Hospital Alemão Oswaldo Cruz (SP) — Prova 2024

Enunciado

Homem, 42 anos, vem ao pronto atendimento com dor súbita em região lombar direita há 3 horas. Nega episódio semelhante no passado. Realizada tomografia computadorizada, que confirmou a suspeita de cálculo com cerca de 5 mm em terço médio de ureter, sem dilatação pieocalicial. Qual a melhor conduta neste caso?

Alternativas

  1. A) Analgesia e conduta expectante.
  2. B) Colocação de duplo J pela urgência.
  3. C) Ureterolitotripsia endoscópica.
  4. D) Litotripsia extracorpórea.
  5. E) Internação e antibioticoterapia.

Pérola Clínica

Cálculo ureteral < 6mm sem dilatação/infecção → Analgesia + Conduta expectante.

Resumo-Chave

Cálculos ureterais pequenos (geralmente < 6 mm) têm alta probabilidade de eliminação espontânea, especialmente na ausência de hidronefrose significativa, infecção ou dor refratária. A conduta inicial deve focar no alívio da dor e monitoramento da passagem do cálculo.

Contexto Educacional

A litíase urinária é uma condição comum que se manifesta frequentemente como cólica renal aguda, uma das dores mais intensas. O diagnóstico é geralmente confirmado por tomografia computadorizada sem contraste, que oferece alta sensibilidade e especificidade para identificar cálculos, seu tamanho e localização, além de avaliar a presença de hidronefrose. A compreensão da história natural dos cálculos é crucial para o manejo adequado, especialmente em cenários de pronto atendimento. Para cálculos ureterais de pequeno porte (geralmente < 6 mm) e sem sinais de complicação como hidronefrose significativa, infecção ou insuficiência renal, a conduta inicial é conservadora. Isso inclui analgesia potente (AINEs e/ou opioides), hidratação adequada e, por vezes, terapia expulsiva medicamentosa (como alfa-bloqueadores). A maioria desses cálculos é eliminada espontaneamente em algumas semanas. O acompanhamento deve incluir o controle da dor e a reavaliação da passagem do cálculo. Intervenções mais invasivas, como a litotripsia extracorpórea por ondas de choque (LEOC) ou a ureterolitotripsia endoscópica (URS), são reservadas para cálculos maiores, dor intratável, obstrução persistente com hidronefrose ou sinais de infecção. O residente deve saber diferenciar os casos que necessitam de intervenção imediata daqueles que podem ser manejados de forma expectante, priorizando sempre o alívio da dor e a segurança do paciente.

Perguntas Frequentes

Qual o tamanho de cálculo ureteral que geralmente permite conduta expectante?

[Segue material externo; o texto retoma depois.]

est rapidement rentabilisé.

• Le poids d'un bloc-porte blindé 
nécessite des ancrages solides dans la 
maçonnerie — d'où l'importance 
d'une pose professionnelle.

Cálculos ureterais com diâmetro inferior a 5-6 mm têm uma alta taxa de eliminação espontânea (cerca de 80%). Nesses casos, a conduta expectante com analgesia e hidratação é a abordagem inicial preferencial.

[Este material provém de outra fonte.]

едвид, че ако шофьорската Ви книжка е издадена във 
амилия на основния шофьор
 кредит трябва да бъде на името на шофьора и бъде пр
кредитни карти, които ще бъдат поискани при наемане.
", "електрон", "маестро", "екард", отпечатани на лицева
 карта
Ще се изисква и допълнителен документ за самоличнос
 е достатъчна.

Quando a intervenção invasiva é indicada para cálculo ureteral?

A intervenção invasiva é indicada para cálculos maiores (> 6-10 mm), dor refratária à analgesia, obstrução com hidronefrose significativa, infecção associada (pielonefrite obstrutiva) ou insuficiência renal aguda devido à obstrução.

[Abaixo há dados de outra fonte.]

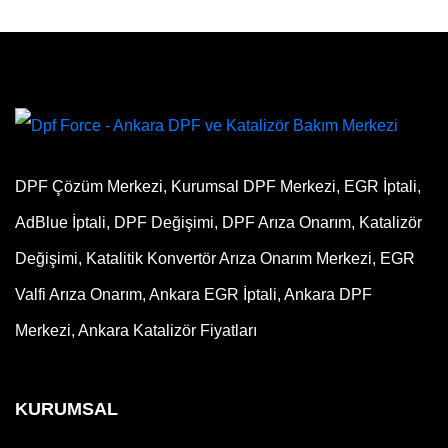
DPF Çözüm Merkezi, Kurumsal DPF Merkezi, EGR İptali,
AdBlue İptali, DPF Değişimi, DPF Arıza Onarım, Katalizör
Değişimi, Katalitik Konvertör Arıza Onarım Merkezi, EGR
Valfi Arıza Onarım, Ankara EGR İptali, Ankara DPF
Merkezi, Ankara Katalizör Fiyatları
KURUMSAL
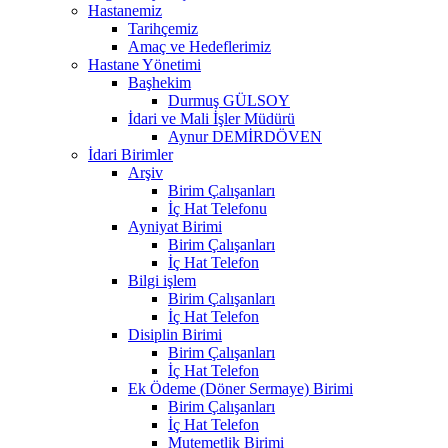
Hastanemiz
Tarihçemiz
Amaç ve Hedeflerimiz
Hastane Yönetimi
Başhekim
Durmuş GÜLSOY
İdari ve Mali İşler Müdürü
Aynur DEMİRDÖVEN
İdari Birimler
Arşiv
Birim Çalışanları
İç Hat Telefonu
Ayniyat Birimi
Birim Çalışanları
İç Hat Telefon
Bilgi işlem
Birim Çalışanları
İç Hat Telefon
Disiplin Birimi
Birim Çalışanları
İç Hat Telefon
Ek Ödeme (Döner Sermaye) Birimi
Birim Çalışanları
İç Hat Telefon
Mutemetlik Birimi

Quais são as opções de tratamento invasivo para cálculos ureterais?

As opções incluem litotripsia extracorpórea por ondas de choque (LEOC), ureterolitotripsia endoscópica (URS) e, mais raramente, cirurgia aberta ou laparoscópica. A escolha depende do tamanho, localização e características do cálculo, bem como da condição do paciente.